In May, O'Banion tricked Torrio into thinking he was leaving organized crime and so set him up for a police raid on the Sieben Brewery on North Larabee Street while "The Fox" was attempting to buy it from O'Banion. Meanwhile, the Genna brothers, who controlled Little Italy west of The Loop (Chicago's downtown region), began marketing their whiskey in the North Side. When O'Banion complained to Torrio, Torrio did nothing. O'Banion made the tension between himself and the Gennas worse on 3 November by insisting that one of the Genna siblings, Angelo, pay in full the $30,000 debt he owed to The Ship. Following this incident, the South Side hoods and the Gennas passed a unanimous vote to kill Dion O'Banion.

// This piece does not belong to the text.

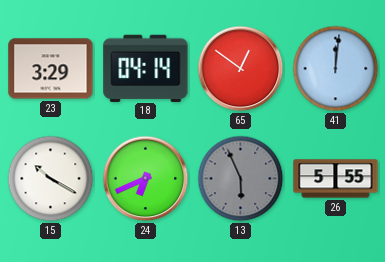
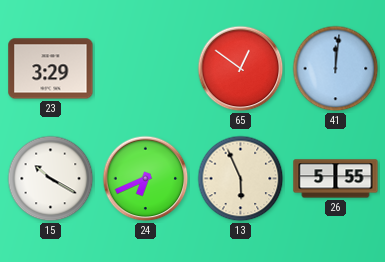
18: 04:14 -> none
13 dial: grey -> cream
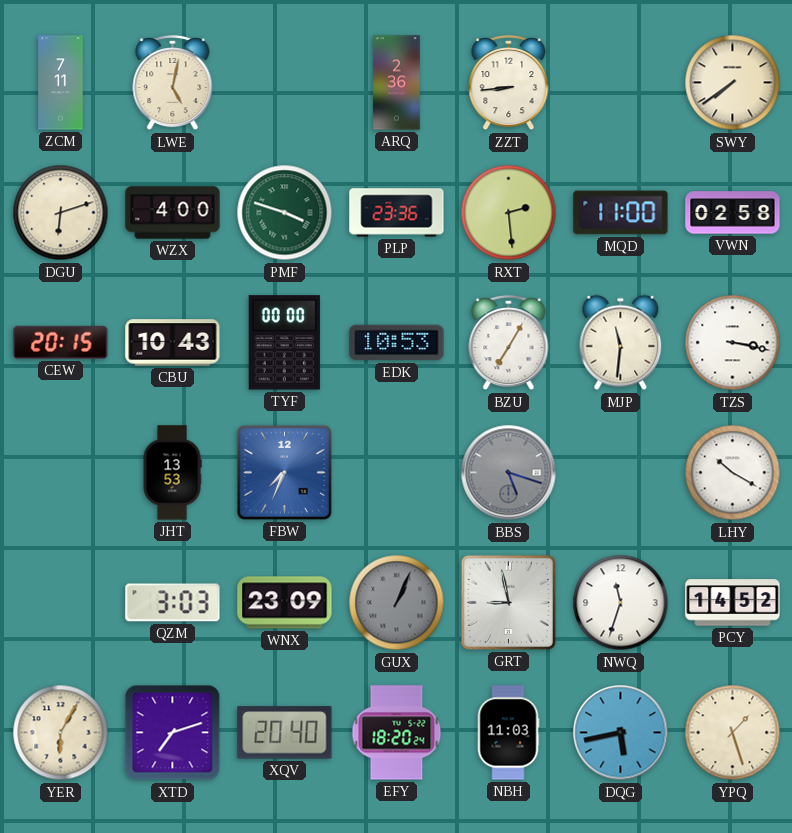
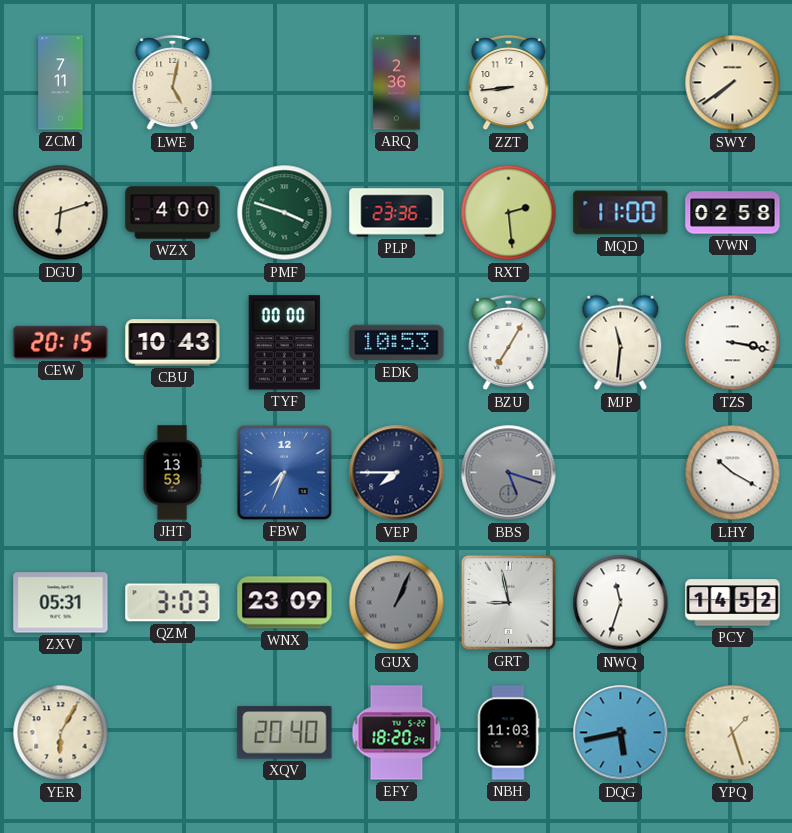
VEP: none -> 7:45
ZXV: none -> 05:31
XTD: 7:12 -> none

As the Gennas were Sicilians, they had to answer to the Unione Siciliane, a front organization for the Mafia. The Chicago chief of the Unione, Mike Merlo, was an unflinching advocate of peace, but he was ill with cancer and died on 8 November. O'Banion's flower shop, Schofield's, was called upon as the florist, and over the next couple of days, several Italians, including Unione national director Frankie Yale, visited the shop both to make orders and to memorize its layout for the future hit on its co-owner.

On the morning of 10 November, 1924, O'Banion was clipping chrysanthemums in Schofield's back room when Frankie Yale entered with Torrio/Capone gunmen John Scalise and Albert Anselmi. When O'Banion attempted to greet Yale with a handshake, Yale clasped O'Banion's hand in a death grip while Scalise and Anselmi fired two bullets into O'Banion's chest, two in his cheeks, and two in his throat.

O'Banion was given a lavish funeral, much larger than Mike Merlo's had been the day before, and was buried in Mount Carmel Cemetery in Hillside, Illinois. The killing sparked a brutal gangland conflict in Chicago between the North and South Sides that would last until the St. Valentine's Day Massacre in 1929.